Abbe Mouret's Transgression: Chapter 4
Chapter 4
When Abbe Mouret had got beyond all hearing of La Teuse he stopped,
thankful to be alone at last. The church was built on a hillock, which
sloped down gently to the village. With its large gaping windows and
bright red tiles, it stretched out like a deserted sheep-cote. The
priest turned round and glanced at the parsonage, a greyish building
springing from the very side of the church; but as if fearful that he
might again be overtaken by the interminable chatter that had been
buzzing in his ears ever since morning, he turned up to the right again,
and only felt safe when he at last stood before the great doorway, where
he could not be seen from the parsonage. The front of the church, quite
bare and worn by the sunshine and rain of years, was crowned by a narrow
open stone belfry, in which a small bell showed its black silhouette,
whilst its rope disappeared through the tiles. Six broken steps, on one
side half buried in the earth, led up to the lofty arched door, now
cracked, smothered with dust and rust and cobwebs, and so frailly hung
upon its outwrenched hinges that it seemed as if the first slight puff
would secure free entrance to the winds of heaven. Abbe Mouret, who had
an affection for this dilapidated door, leaned against one of its leaves
as he stood upon the steps. Thence he could survey the whole country
round at a glance. And shading his eyes with his hands he scanned the
horizon.
In the month of May exuberant vegetation burst forth from that stony
soil. Gigantic lavenders, juniper bushes, patches of rank herbage
swarmed over the church threshold, and scattered clumps of dark greenery
even to the very tiles. It seemed as if the first throb of shooting sap
in the tough matted underwood might well topple the church over. At that
early hour, amid all the travail of nature's growth, there was a hum of
vivifying warmth, and the very rocks quivered as with a long and silent
effort. But the Abbe failed to comprehend the ardour of nature's painful
labour; he simply thought that the steps were tottering, and thereupon
leant against the other side of the door.

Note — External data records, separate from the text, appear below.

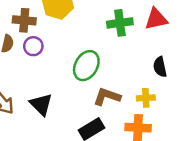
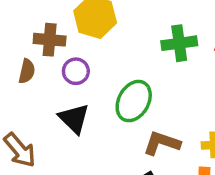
purple circle: (33, 46) -> (76, 71), moved
black triangle: (41, 104) -> (74, 119), moved

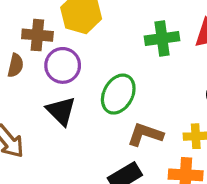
purple circle: (76, 71) -> (63, 65), size x1.4

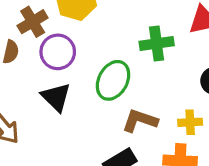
brown cross: (37, 35) -> (33, 22), turned -36
green cross: (162, 38) -> (157, 44), moved

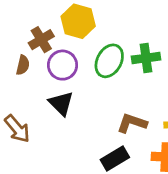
green ellipse: (113, 80) -> (109, 61), moved

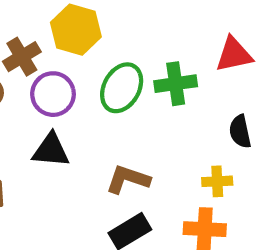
black triangle: (61, 103) -> (51, 150), turned -40
brown L-shape: (132, 123) -> (128, 179), moved

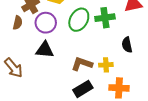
black semicircle: (240, 131) -> (127, 45), moved
yellow cross: (217, 181) -> (106, 65), moved

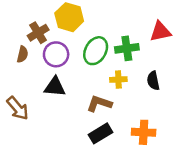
yellow cross: (106, 65) -> (118, 80), moved

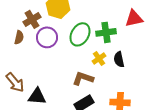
yellow cross: (118, 80) -> (99, 58), turned -32
black semicircle: (153, 81) -> (119, 59), moved
black triangle: (55, 87) -> (37, 96), moved

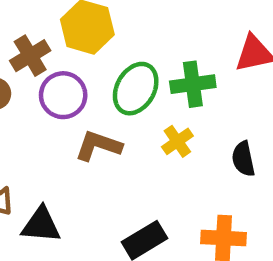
black semicircle: (119, 59) -> (243, 159), moved
brown L-shape: (83, 78) -> (98, 146), moved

The countryside stretched away for a distance of six miles, bounded by a
wall of tawny hills speckled with black pine-woods. It was a fearful
landscape of arid wastes and rocky spurs rending the soil. The few
patches of arable ground were like scattered pools of blood, red fields
with rows of lean almond trees, grey-topped olive trees and long lines
of vines, streaking the soil with their brown stems. It was as if some
huge conflagration had swept by there, scattering the ashes of forests
over the hill-tops, consuming all the grass of the meadow lands, and
leaving its glare and furnace-like heat behind in the hollows. Only here
and there was the softer note of a pale green patch of growing corn. The
landscape generally was wild, lacking even a threadlet of water, dying
of thirst, and flying away in clouds of dust at the least breath of
wind. But at the farthest point where the crumbling hills on the horizon
had left a breach one espied some distant fresh moist greenery, a
stretch of the neighbouring valley fertilised by the Viorne, a river
flowing down from the gorges of the Seille.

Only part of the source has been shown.